• **HOW TO COMPLETE THIS TASK**:
With the line containing "following win" as the starting point, output the remaining lines of the data exactly as they are, through the last.

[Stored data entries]

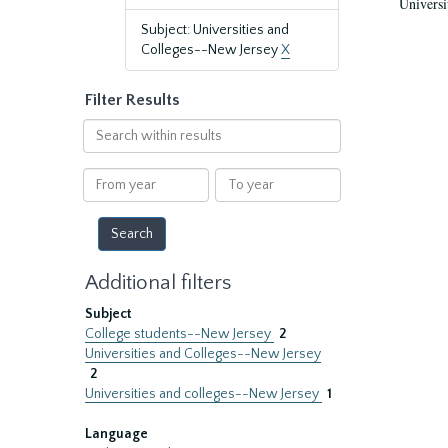
Universi
Subject: Universities and
Colleges--New Jersey
X
Filter Results
Search
within
results
From
To
year
year
Additional filters
Subject
College students--New Jersey
2
Universities and Colleges--New Jersey
2
Universities and colleges--New Jersey
1
Language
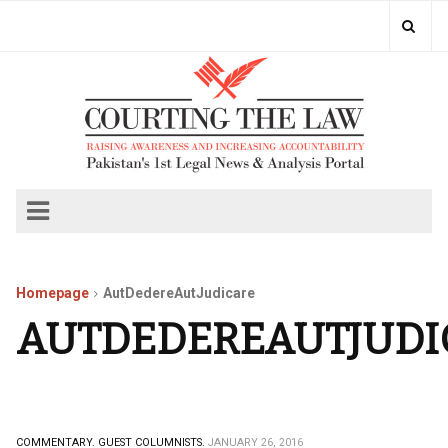
Homepage
AutDedereAutJudicare
AUTDEDEREAUTJUDI
COMMENTARY.
GUEST COLUMNISTS.
JANUARY 26, 2016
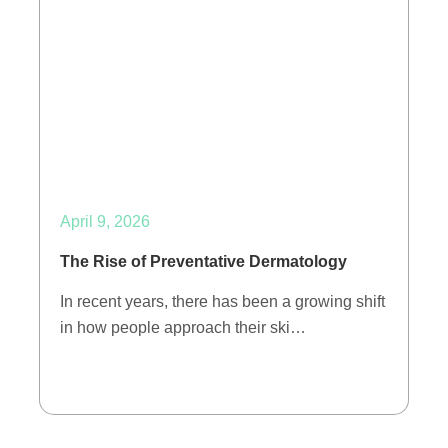
April 9, 2026
The Rise of Preventative Dermatology
In recent years, there has been a growing shift
in how people approach their ski…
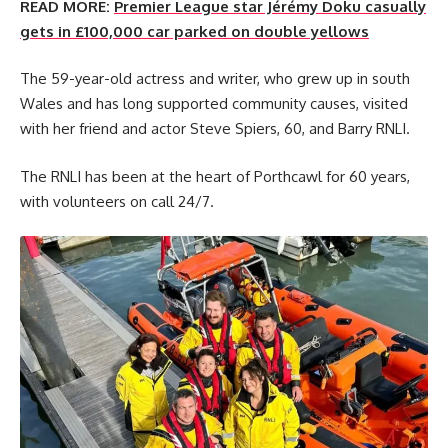
READ MORE:
Premier League star Jérémy Doku casually
gets in £100,000 car parked on double yellows
The 59-year-old actress and writer, who grew up in south
Wales and has long supported community causes, visited
with her friend and actor Steve Spiers, 60, and Barry RNLI.
The RNLI has been at the heart of Porthcawl for 60 years,
with volunteers on call 24/7.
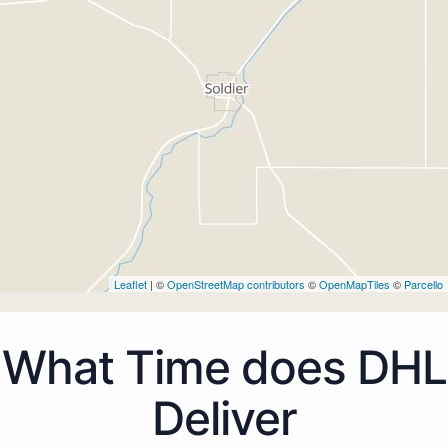
Leaflet
| ©
OpenStreetMap contributors
©
OpenMapTiles
©
Parcello
What Time does DHL
Deliver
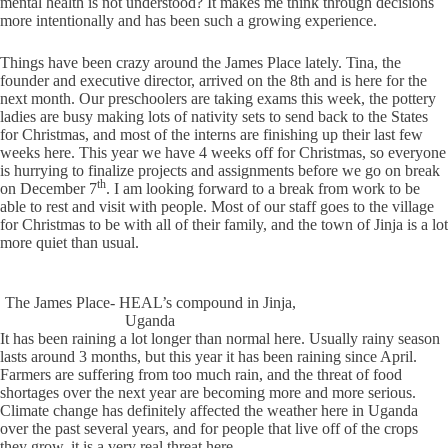
mental health is not understood? It makes me think through decisions
more intentionally and has been such a growing experience.
Things have been crazy around the James Place lately. Tina, the
founder and executive director, arrived on the 8th and is here for the
next month. Our preschoolers are taking exams this week, the pottery
ladies are busy making lots of nativity sets to send back to the States
for Christmas, and most of the interns are finishing up their last few
weeks here. This year we have 4 weeks off for Christmas, so everyone
is hurrying to finalize projects and assignments before we go on break
th
on December 7
. I am looking forward to a break from work to be
able to rest and visit with people. Most of our staff goes to the village
for Christmas to be with all of their family, and the town of Jinja is a lot
more quiet than usual.
The James Place- HEAL’s compound in Jinja,
Uganda
It has been raining a lot longer than normal here. Usually rainy season
lasts around 3 months, but this year it has been raining since April.
Farmers are suffering from too much rain, and the threat of food
shortages over the next year are becoming more and more serious.
Climate change has definitely affected the weather here in Uganda
over the past several years, and for people that live off of the crops
they grow, it is a very real threat here.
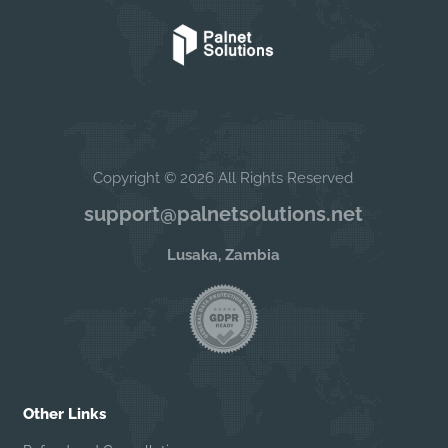
Copyright © 2026 All Rights Reserved
support@palnetsolutions.net
Lusaka, Zambia
Other Links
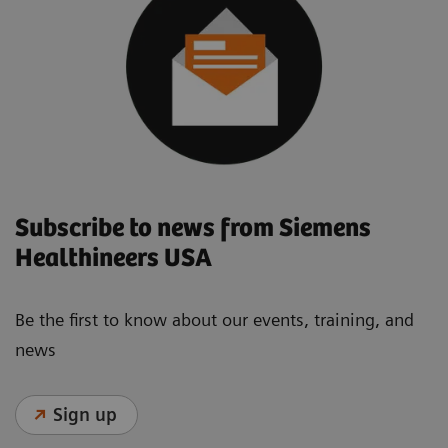
Subscribe to news from Siemens
Healthineers USA
Be the first to know about our events, training, and
news
Sign up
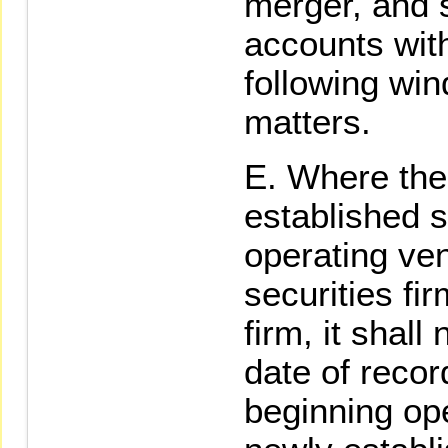
merger, and s
accounts with
following win
matters.
Where the 
established s
operating ve
securities fir
firm, it shall 
date of recor
beginning ope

• **SOLUTION BELOW**:
following win
matters.
Where the 
established s
operating ve
securities fir
firm, it shall 
date of recor
beginning ope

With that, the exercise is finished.